Il risveglio dell’Isis in Medio Oriente non è una novità delle ultime ore. Da tempo, infatti, le milizie di Daesh hanno iniziato a riprendere vigore, soprattutto con attacchi all’esercito siriano. Pochi giorni fa, l’agenzia turca Anadolu ha rivelato che l’intelligence di Ankara aveva arrestato ad Aleppo il leader dell’Isis, Abdullah al Jundi, il quale avrebbe svelato i piani per colpire proprio le forze turche. Ma la rivendicazione della strage di Kerman in Siria certifica anche il rischio sempre più concreto che l’intero Medio Oriente venga avvolto dalle fiamme della guerra. Un conflitto in cui la Striscia di Gaza è l’epicentro, o il fronte più simbolico, ma da cui poi si propagano scosse che vanno a innescare altre milizie e incendiare altri campi di battaglia. L’Iran (con la sua costellazione di forze sciite in tutto la regione) è in questo senso la cartina di tornasole del rischio che il fuoco si propaghi in una escalation senza controllo.
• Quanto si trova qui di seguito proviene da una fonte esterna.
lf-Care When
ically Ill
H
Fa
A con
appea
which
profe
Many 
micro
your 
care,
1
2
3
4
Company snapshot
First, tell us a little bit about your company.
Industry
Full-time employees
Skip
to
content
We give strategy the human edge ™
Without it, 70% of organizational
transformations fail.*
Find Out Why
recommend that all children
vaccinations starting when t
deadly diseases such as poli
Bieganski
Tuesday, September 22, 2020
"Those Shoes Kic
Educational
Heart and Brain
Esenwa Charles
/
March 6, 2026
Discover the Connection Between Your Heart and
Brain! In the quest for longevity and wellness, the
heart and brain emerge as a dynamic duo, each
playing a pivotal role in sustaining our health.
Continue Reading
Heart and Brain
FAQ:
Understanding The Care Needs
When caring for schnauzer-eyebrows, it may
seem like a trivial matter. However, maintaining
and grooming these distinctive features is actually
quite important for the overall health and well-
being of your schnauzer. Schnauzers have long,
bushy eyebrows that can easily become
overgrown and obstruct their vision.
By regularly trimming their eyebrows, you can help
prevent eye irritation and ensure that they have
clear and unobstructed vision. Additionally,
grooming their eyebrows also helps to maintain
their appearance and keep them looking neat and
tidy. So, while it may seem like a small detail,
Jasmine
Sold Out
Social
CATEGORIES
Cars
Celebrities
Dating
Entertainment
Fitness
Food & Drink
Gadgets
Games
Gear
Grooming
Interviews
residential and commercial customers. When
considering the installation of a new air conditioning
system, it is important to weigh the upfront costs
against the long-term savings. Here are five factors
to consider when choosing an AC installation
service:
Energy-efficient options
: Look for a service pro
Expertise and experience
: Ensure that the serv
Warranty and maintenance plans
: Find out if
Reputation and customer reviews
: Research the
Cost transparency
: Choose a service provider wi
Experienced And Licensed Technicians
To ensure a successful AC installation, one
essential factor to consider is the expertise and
Dall’inizio della guerra tra Hamas e Israele, Teheran ha attivato i suoi “proxy” per colpire non solo lo Stato ebraico ma anche l’intero sistema strategico occidentale nella regione. Gli Ayatollah hanno sostenuto pienamente la lotta di Hamas, benedicendo la guerra iniziata con l’orrore del 7 ottobre. Poi, con l’inizio dell’operazione militare israeliana a Gaza, la Repubblica islamica ha cominciato ad attivare le milizie regionali. In Iraq, le forze sciite hanno attaccato in particolare le basi statunitensi al confine con la Siria. In Siria, non sono mancati attacchi verso il Golan israeliano. Dallo Yemen, gli Houthi hanno assunto un ruolo di primo piano nello scacchiere regionale colpendo ripetutamente le navi portacontainer dirette verso il Mar Rosso e in particolare verso il porto di Eilat, mettendo a repentaglio il commercio marittimo e provocando la reazione Usa con l’annuncio dell’operazione internazionale Prosperity Guardian. Infine, a nord di Israele è iniziata da subito una guerra a bassa intensità tra le Israel defense forces ed Hezbollah, che ha già confermato la morte di più di un centinaio di suoi combattenti.
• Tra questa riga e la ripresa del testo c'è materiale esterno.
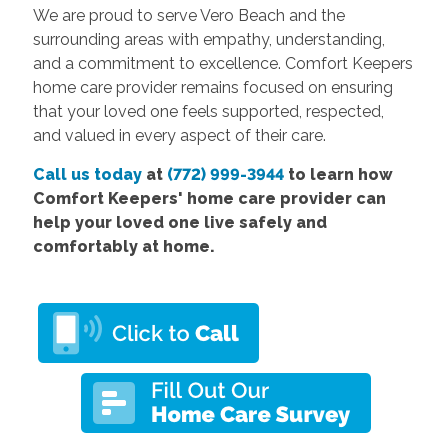
We are proud to serve Vero Beach and the
surrounding areas with empathy, understanding,
and a commitment to excellence. Comfort Keepers
home care provider remains focused on ensuring
that your loved one feels supported, respected,
and valued in every aspect of their care.
Call us today
at
(772) 999-3944
to learn how
Comfort
Keepers' home care provider
can
help your loved one live safely and
comfortably at home.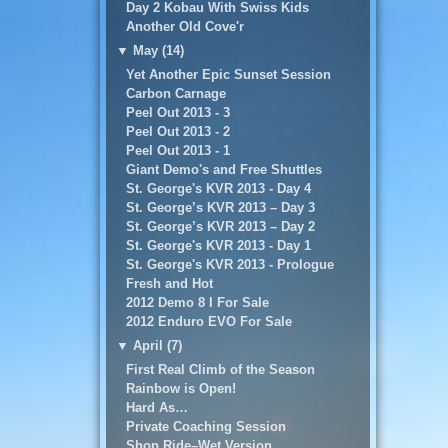
Day 2 Kobau With Swiss Kids
Another Old Cove'r
▼
May (14)
Yet Another Epic Sunset Session
Carbon Carnage
Peel Out 2013 - 3
Peel Out 2013 - 2
Peel Out 2013 - 1
Giant Demo's and Free Shuttles
St. George's KVR 2013 - Day 4
St. George’s KVR 2013 – Day 3
St. George’s KVR 2013 – Day 2
St. George's KVR 2013 - Day 1
St. George's KVR 2013 - Prologue
Fresh and Hot
2012 Demo 8 I For Sale
2012 Enduro EVO For Sale
▼
April (7)
First Real Climb of the Season
Rainbow is Open!
Hard As…
Private Coaching Session
Shop Ride–Wet Version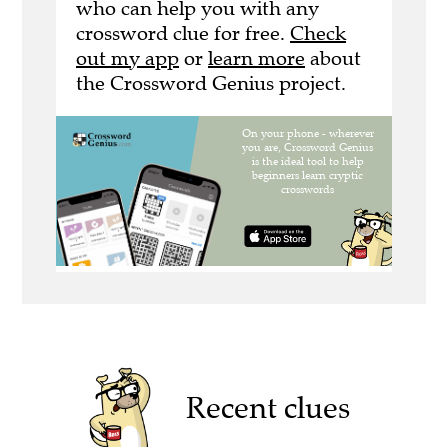
who can help you with any
crossword clue for free.
Check
out my app
or
learn more
about
the Crossword Genius project.
Recent clues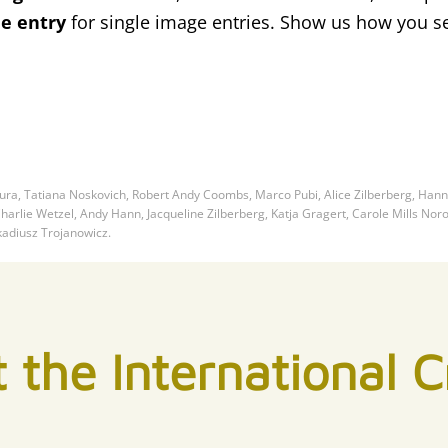
ee entry
for single image entries. Show us how you s
ra, Tatiana Noskovich, Robert Andy Coombs, Marco Pubi, Alice Zilberberg, Ha
arlie Wetzel, Andy Hann, Jacqueline Zilberberg, Katja Gragert, Carole Mills Nor
kadiusz Trojanowicz.
 the International Cr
Le risposte alle mosse dell’Iran nella regione non potevano che essere su scala altrettanto regionale. E in questo senso, gli ultimi giorni hanno anche dimostrato le difficoltà di Teheran di mantenere il controllo del proprio mosaico di milizie al pari della sicurezza interna del regime. Israele ha colpito in Siria, rivendicando in modo anche abbastanza sorprendente un raid nel Paese come risposta agli ultimi lanci di razzi verso il Golan. L’esplosione di Beirut in cui è stato ucciso il numero due dell’ufficio politico di Hamas, Saleh el Arouri, ha poi mostrato sia i buchi della rete di sicurezza di Hezbollah sia inflitto un duro colpo nei confronti dell’organizzazione che controlla Gaza e ormai parte degli alleati iraniani, seppure non di matrice sciita. Mentre la strage di Kerman, con la rivendicazione dell’Isis a segnare un ulteriore inquietante tassello del fragile ginepraio mediorientale, ha fatto capire anche le fragilità interne degli apparati del regime teocratico iraniano.
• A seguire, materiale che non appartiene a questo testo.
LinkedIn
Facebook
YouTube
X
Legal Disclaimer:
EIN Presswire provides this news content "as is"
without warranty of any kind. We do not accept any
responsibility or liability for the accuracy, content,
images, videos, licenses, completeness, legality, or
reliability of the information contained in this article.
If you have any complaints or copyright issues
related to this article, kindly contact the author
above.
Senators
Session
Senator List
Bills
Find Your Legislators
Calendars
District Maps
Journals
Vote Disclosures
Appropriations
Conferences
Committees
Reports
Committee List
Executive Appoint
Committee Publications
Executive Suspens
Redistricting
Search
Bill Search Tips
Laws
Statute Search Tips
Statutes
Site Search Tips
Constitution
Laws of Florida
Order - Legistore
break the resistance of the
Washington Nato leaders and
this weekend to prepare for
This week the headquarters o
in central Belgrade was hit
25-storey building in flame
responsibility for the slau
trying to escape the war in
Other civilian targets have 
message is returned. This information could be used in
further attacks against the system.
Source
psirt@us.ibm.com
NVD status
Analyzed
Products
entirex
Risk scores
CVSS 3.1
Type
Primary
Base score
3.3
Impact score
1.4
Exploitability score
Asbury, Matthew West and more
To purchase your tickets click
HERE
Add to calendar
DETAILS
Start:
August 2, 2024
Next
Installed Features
Così, mentre a Gaza infuria la guerra tra Israele e Hamas (ieri è stato ucciso un alto esponente del Jihad islamico palestinese), sembra ormai sempre più concreto il pericolo di una escalation incontrollata. Una preoccupazione che agita in particolare il presidente Usa Joe Biden, che ha inviato proprio in Medio Oriente il suo segretario di Stato, Anthony Blinken. Una nuova missione che ha lo scopo di ribadire l’attenzione di Washington per la regione, ma anche per sottolineare le linee rosse della Casa Bianca sulla Striscia di Gaza e su tutti gli altri fronti di questo immenso conflitto.